** Opening PROVIDED DATA block **

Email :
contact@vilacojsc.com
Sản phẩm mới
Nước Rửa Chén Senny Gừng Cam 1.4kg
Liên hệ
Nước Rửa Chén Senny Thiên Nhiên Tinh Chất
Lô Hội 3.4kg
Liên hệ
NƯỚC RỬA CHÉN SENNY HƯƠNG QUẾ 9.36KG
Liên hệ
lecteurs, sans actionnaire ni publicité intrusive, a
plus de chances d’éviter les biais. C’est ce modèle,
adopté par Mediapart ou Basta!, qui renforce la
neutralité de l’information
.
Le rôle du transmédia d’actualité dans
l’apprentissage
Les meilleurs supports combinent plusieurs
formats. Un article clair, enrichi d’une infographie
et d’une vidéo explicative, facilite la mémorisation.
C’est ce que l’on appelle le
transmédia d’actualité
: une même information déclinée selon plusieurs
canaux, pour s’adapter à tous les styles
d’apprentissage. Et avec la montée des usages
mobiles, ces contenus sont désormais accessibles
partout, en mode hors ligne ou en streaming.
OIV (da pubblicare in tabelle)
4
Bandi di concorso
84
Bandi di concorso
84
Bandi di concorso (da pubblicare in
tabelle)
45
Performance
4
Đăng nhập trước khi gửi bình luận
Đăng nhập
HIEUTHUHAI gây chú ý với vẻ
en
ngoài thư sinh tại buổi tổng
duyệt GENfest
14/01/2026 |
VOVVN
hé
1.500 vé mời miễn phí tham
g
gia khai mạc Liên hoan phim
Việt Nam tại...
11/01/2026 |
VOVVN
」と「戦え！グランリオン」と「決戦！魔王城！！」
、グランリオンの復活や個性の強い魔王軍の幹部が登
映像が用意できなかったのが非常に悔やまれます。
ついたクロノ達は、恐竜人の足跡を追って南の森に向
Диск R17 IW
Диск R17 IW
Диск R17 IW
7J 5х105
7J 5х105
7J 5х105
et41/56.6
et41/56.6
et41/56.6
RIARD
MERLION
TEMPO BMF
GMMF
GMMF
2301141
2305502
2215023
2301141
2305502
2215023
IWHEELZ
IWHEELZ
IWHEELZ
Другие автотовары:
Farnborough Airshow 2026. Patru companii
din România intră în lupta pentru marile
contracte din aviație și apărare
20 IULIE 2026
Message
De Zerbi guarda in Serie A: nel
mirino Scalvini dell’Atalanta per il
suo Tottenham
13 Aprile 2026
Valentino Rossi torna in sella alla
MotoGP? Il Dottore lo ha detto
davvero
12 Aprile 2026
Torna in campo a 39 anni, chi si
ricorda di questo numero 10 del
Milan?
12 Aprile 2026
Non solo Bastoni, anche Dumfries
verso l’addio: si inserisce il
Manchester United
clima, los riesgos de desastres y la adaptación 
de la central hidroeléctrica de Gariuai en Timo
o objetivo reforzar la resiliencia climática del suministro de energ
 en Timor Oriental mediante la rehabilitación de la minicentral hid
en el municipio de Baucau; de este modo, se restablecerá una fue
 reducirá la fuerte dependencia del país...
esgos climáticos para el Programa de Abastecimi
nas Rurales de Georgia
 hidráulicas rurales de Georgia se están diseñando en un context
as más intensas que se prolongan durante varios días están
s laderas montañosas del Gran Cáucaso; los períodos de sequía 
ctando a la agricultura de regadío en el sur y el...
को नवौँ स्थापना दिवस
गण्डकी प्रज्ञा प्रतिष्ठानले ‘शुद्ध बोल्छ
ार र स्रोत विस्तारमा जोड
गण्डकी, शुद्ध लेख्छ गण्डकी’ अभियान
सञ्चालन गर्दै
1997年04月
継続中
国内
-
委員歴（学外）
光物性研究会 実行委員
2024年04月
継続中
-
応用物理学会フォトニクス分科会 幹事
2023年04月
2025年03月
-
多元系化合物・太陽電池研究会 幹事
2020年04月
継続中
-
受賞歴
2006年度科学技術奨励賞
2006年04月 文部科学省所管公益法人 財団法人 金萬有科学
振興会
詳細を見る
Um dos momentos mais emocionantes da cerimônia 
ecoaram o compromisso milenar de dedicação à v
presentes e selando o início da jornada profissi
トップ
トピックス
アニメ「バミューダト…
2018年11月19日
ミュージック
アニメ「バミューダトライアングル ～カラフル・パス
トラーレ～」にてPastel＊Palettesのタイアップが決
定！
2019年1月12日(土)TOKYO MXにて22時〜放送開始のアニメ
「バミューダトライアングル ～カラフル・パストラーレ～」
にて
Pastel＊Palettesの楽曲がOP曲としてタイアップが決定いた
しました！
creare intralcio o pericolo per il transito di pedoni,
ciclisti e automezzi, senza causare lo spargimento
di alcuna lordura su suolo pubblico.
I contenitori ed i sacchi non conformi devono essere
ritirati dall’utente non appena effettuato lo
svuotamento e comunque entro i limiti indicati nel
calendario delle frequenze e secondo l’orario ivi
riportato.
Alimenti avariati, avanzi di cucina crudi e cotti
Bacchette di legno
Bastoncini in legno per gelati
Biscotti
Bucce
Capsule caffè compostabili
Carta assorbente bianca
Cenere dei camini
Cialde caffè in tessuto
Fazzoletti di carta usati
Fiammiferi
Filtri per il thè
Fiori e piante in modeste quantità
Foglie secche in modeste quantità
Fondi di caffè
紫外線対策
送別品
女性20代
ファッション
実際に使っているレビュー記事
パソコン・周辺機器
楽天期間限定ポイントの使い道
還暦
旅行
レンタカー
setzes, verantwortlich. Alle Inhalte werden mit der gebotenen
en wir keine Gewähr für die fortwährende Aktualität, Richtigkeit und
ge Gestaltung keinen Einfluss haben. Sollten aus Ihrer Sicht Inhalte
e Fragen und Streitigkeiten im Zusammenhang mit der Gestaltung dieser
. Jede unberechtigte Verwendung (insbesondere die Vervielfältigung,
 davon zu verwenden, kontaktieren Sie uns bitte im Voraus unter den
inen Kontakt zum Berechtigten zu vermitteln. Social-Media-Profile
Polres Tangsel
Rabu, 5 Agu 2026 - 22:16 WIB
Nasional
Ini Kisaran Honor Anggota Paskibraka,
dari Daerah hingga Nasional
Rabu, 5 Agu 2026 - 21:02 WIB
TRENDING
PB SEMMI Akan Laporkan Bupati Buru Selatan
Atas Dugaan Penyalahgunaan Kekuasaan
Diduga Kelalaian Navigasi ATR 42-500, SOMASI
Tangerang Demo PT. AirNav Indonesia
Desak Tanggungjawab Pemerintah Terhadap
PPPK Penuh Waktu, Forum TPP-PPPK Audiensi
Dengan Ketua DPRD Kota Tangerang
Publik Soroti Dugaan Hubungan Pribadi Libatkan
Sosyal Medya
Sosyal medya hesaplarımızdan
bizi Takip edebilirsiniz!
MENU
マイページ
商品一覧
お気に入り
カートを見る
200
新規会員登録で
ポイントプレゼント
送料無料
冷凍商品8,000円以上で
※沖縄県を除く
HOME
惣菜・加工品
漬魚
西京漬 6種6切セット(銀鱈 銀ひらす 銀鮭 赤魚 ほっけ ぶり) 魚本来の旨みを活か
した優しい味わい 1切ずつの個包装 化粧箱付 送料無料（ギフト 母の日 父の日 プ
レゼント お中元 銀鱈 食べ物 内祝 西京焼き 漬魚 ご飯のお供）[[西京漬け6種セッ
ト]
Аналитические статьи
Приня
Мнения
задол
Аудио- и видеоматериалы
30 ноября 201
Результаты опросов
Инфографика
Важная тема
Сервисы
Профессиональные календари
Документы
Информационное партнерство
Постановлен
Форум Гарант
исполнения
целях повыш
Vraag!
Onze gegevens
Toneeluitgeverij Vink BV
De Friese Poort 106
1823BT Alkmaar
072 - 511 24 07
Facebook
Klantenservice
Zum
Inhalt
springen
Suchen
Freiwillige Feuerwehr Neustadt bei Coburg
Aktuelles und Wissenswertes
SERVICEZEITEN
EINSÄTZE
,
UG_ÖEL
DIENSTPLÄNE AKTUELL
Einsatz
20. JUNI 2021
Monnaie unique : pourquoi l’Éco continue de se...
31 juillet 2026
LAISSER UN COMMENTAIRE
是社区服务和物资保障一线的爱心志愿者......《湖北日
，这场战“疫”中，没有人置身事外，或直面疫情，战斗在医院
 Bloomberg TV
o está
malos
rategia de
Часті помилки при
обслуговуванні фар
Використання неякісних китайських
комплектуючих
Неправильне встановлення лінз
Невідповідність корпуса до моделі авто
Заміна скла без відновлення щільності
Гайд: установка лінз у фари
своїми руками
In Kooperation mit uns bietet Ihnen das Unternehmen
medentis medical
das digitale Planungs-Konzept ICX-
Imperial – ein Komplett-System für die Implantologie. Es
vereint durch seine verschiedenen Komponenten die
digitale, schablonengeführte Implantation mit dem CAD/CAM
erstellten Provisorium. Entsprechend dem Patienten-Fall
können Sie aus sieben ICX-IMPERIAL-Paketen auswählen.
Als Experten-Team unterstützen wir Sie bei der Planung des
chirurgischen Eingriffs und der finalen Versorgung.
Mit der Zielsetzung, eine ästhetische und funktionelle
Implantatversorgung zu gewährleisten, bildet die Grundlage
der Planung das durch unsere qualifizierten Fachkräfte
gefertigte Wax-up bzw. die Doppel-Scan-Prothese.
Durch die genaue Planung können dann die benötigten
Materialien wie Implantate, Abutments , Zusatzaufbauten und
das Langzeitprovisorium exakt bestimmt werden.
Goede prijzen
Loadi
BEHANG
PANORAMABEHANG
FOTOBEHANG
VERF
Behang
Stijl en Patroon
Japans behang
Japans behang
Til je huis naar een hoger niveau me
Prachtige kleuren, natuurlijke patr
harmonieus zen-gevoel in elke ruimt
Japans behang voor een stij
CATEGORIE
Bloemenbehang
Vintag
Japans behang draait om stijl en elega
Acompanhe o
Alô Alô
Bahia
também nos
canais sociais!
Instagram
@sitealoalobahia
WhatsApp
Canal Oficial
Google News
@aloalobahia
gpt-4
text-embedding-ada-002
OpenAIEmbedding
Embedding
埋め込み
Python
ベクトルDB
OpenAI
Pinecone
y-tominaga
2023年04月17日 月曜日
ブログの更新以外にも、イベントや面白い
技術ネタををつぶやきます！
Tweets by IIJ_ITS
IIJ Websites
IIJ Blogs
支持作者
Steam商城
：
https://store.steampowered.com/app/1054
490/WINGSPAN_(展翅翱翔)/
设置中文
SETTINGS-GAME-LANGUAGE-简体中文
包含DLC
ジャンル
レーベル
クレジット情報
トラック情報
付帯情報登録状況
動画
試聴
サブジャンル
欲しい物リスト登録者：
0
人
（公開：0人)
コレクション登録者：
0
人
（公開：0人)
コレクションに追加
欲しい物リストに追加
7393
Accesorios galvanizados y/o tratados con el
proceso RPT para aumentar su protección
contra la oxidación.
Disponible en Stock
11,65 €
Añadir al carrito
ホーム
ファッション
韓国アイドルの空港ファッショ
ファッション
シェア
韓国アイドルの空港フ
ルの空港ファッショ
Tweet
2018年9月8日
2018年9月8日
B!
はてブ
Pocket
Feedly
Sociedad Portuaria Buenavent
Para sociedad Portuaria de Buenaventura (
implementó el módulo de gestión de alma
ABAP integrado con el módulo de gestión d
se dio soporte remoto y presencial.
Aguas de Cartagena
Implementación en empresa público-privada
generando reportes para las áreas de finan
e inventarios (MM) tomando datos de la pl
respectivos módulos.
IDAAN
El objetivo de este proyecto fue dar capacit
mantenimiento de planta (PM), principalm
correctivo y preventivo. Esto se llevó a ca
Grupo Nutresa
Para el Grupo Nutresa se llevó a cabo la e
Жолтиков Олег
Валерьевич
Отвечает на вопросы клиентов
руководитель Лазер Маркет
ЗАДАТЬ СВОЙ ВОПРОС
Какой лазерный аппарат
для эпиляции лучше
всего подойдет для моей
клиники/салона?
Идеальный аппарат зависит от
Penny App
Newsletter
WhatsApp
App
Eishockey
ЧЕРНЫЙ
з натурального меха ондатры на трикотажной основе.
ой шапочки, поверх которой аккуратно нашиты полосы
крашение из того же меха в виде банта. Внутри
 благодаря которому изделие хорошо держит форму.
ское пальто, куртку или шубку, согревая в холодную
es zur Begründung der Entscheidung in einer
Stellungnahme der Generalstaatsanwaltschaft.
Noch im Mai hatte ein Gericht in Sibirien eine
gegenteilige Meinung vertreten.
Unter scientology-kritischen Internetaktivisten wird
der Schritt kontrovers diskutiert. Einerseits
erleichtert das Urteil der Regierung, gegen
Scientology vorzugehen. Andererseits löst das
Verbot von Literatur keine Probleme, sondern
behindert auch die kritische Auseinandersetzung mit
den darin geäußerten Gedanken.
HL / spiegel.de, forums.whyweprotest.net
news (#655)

** Closing PROVIDED DATA block **

EXERCISE
Your answer must be the lines from the first line of the records through the line containing "ricorda di questo numero 10 del", copied exactly.

WRITTEN REPLY
Email :
contact@vilacojsc.com
Sản phẩm mới
Nước Rửa Chén Senny Gừng Cam 1.4kg
Liên hệ
Nước Rửa Chén Senny Thiên Nhiên Tinh Chất
Lô Hội 3.4kg
Liên hệ
NƯỚC RỬA CHÉN SENNY HƯƠNG QUẾ 9.36KG
Liên hệ
lecteurs, sans actionnaire ni publicité intrusive, a
plus de chances d’éviter les biais. C’est ce modèle,
adopté par Mediapart ou Basta!, qui renforce la
neutralité de l’information
.
Le rôle du transmédia d’actualité dans
l’apprentissage
Les meilleurs supports combinent plusieurs
formats. Un article clair, enrichi d’une infographie
et d’une vidéo explicative, facilite la mémorisation.
C’est ce que l’on appelle le
transmédia d’actualité
: une même information déclinée selon plusieurs
canaux, pour s’adapter à tous les styles
d’apprentissage. Et avec la montée des usages
mobiles, ces contenus sont désormais accessibles
partout, en mode hors ligne ou en streaming.
OIV (da pubblicare in tabelle)
4
Bandi di concorso
84
Bandi di concorso
84
Bandi di concorso (da pubblicare in
tabelle)
45
Performance
4
Đăng nhập trước khi gửi bình luận
Đăng nhập
HIEUTHUHAI gây chú ý với vẻ
en
ngoài thư sinh tại buổi tổng
duyệt GENfest
14/01/2026 |
VOVVN
hé
1.500 vé mời miễn phí tham
g
gia khai mạc Liên hoan phim
Việt Nam tại...
11/01/2026 |
VOVVN
」と「戦え！グランリオン」と「決戦！魔王城！！」
、グランリオンの復活や個性の強い魔王軍の幹部が登
映像が用意できなかったのが非常に悔やまれます。
ついたクロノ達は、恐竜人の足跡を追って南の森に向
Диск R17 IW
Диск R17 IW
Диск R17 IW
7J 5х105
7J 5х105
7J 5х105
et41/56.6
et41/56.6
et41/56.6
RIARD
MERLION
TEMPO BMF
GMMF
GMMF
2301141
2305502
2215023
2301141
2305502
2215023
IWHEELZ
IWHEELZ
IWHEELZ
Другие автотовары:
Farnborough Airshow 2026. Patru companii
din România intră în lupta pentru marile
contracte din aviație și apărare
20 IULIE 2026
Message
De Zerbi guarda in Serie A: nel
mirino Scalvini dell’Atalanta per il
suo Tottenham
13 Aprile 2026
Valentino Rossi torna in sella alla
MotoGP? Il Dottore lo ha detto
davvero
12 Aprile 2026
Torna in campo a 39 anni, chi si
ricorda di questo numero 10 del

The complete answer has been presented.